▽
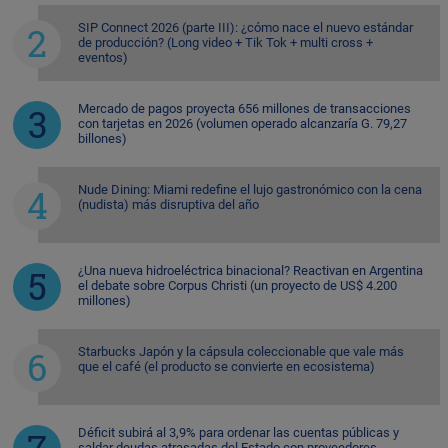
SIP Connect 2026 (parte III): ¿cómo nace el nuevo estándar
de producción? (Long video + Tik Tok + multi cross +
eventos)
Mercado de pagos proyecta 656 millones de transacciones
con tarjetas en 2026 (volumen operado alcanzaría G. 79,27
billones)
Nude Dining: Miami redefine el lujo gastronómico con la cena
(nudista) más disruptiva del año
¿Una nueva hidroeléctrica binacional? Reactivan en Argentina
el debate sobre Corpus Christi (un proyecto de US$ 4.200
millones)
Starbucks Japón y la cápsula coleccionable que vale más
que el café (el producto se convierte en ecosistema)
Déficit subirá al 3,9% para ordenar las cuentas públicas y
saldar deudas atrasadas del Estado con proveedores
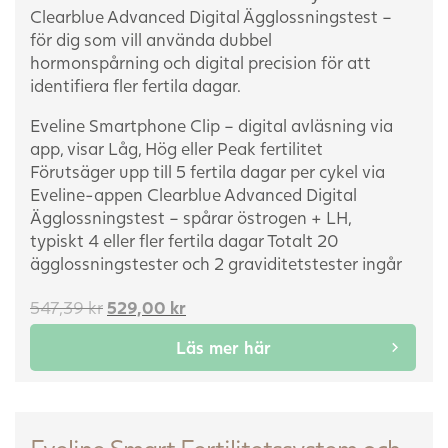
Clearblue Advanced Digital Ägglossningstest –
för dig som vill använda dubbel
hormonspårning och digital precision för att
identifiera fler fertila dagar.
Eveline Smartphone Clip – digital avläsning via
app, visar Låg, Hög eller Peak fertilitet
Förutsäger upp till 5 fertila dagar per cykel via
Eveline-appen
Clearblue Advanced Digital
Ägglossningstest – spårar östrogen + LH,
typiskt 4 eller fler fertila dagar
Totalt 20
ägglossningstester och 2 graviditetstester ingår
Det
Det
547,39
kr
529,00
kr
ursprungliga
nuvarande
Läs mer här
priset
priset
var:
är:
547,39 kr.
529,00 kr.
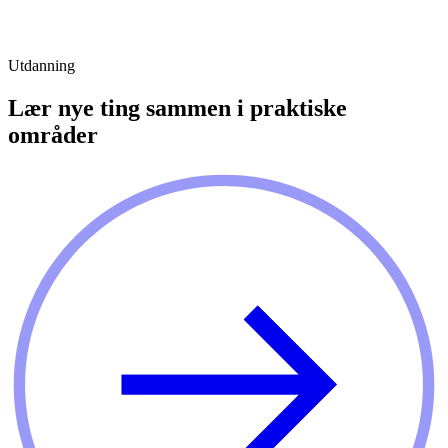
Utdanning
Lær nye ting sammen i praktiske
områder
△
▽
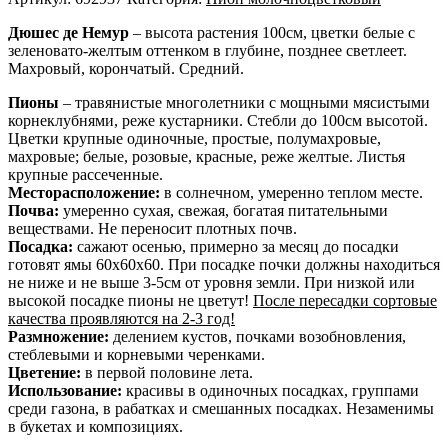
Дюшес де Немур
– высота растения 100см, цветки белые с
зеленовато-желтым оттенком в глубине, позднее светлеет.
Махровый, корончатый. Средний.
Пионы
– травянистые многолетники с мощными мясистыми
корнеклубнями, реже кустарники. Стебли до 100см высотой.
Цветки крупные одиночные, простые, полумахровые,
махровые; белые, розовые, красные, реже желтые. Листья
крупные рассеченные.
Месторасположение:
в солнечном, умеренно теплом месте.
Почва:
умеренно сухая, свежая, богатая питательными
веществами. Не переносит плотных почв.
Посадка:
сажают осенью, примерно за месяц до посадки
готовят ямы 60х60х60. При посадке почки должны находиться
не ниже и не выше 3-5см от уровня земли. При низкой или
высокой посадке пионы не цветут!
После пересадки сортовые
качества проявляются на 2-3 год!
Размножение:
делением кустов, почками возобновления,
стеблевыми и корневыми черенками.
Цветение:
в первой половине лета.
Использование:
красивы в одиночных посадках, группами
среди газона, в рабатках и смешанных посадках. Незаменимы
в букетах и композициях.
△
**Task prompt:** Looking at the data above, write out exactly the lines that start at the one containing "готовят ямы 60х60х60." and end at the one containing "в букетах и композициях."; include both and nothing beyond.

**Solution to the exercise:**
готовят ямы 60х60х60. При посадке почки должны находиться
не ниже и не выше 3-5см от уровня земли. При низкой или
высокой посадке пионы не цветут!
После пересадки сортовые
качества проявляются на 2-3 год!
Размножение:
делением кустов, почками возобновления,
стеблевыми и корневыми черенками.
Цветение:
в первой половине лета.
Использование:
красивы в одиночных посадках, группами
среди газона, в рабатках и смешанных посадках. Незаменимы
в букетах и композициях.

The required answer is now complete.